Dans le salon de la maison, ce samedi soir-là il y a douze ans. L’air encore chargé des effluves du dîner. Julie venait de claquer la porte de la chambre, furieuse après les mains baladeuses de David sur sa cuisse. Son verre balancé à la figure, éclaboussures sur le tapis. Restés seuls, David et moi, avachis sur le canapé, bouteille d’eau-de-vie entre nous. Le vin du repas nous avait ramollis les inhibitions, le corps fourbu des travaux chez lui. David, ce dragueur invétéré, yeux brillants de luxure inassouvie. Moi, excité par ses tentatives sur ma femme, queue déjà demi-dure sous mon jean.
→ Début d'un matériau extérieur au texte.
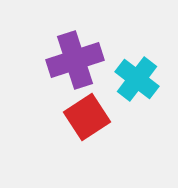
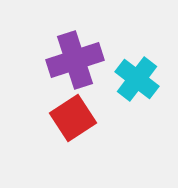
red square: moved 14 px left, 1 px down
On a causé de tout, nos épouses prudes. Julie si chaude au lit mais coincée dehors. Nathalie, la sienne, sévère en surface, volcan dessous. Fantasmes qui suintent. ‘J’ai triqué pour ta femme depuis longtemps’, avoue-t-il, voix rauque. Mon cœur cogne déjà. Télé zapée, Canal+ s’allume. Porno hardcore. Gémissements de salope, chairs qui claquent. On imagine Julie et Nathalie à leur place, se faire défoncer. Mes doigts glissent sur ma braguette. Lui aussi. On sort les bites, branlette mutuelle en silence d’abord. Peau chaude, veines gonflées. Odeur de mâle, sueur et pré-sperme.
L’Approche
‘T’as déjà sucé un mec ?’, lâche-t-il soudain, poing sur sa queue raide. Le sang me monte au visage. Cœur en furie, paumes moites. ‘T’es pas bien… Et toi ?’ ‘Plus jeune, en pension.’ Silence lourd. Ma bite palpite dans ma main. Curiosité qui ronge, alcool qui pousse. ‘Si tu veux savoir, viens goûter la mienne…’ Tout bascule là. Hésitation de secondes éternelles. Peau qui frissonne, gorge sèche. Je me penche, main tremblante sur son manche épais. Gland violacé, luisant.
Attrapé. Chaud comme un fer. Odeur forte, intime, nouvelle. Langue timide sur le bout. Salé, un peu amer. Frissons dans l’échine. Il gémit bas. Je lèche autour, cercles lents. Cœur qui tambourine, bite dure comme jamais. Puis en bouche. Pleine. Velouté sur la langue. Pompe maladroit d’abord, va-et-vient hésitants. Il enfle, pousse contre mon palais. Bruits de succion humide, salive qui coule. Il m’attrape la queue, branle ferme. ‘Putain, t’apprends vite.’ Je gémis, bouche pleine. Vêtements arrachés. Nus, collants. Son corps poilu contre le mien, sueur qui colle.
L’Explosion
On bascule en 69. Sa bouche engloutit ma bite. Chaud, humide, aspirante. Décharges électriques dans les reins. Je l’aspire plus fort, gorge profonde, glotte qui lutte. Mains partout : fesses musclées, couilles lourdes. Doigts qui fouillent l’anus timide. ‘Suce-moi bien, salope.’ Dialogues sales qui excitent. Baisers voraces, langues qui dansent, goût de bite partagé. Hanches qui roulent, queues qui cognent ventres. Rythme fou. Bas-ventre noué. Je jouis premier, spasmes violents. Jet chaud dans sa gorge. Il avale, grogne. Continue à me pomper les dernières gouttes.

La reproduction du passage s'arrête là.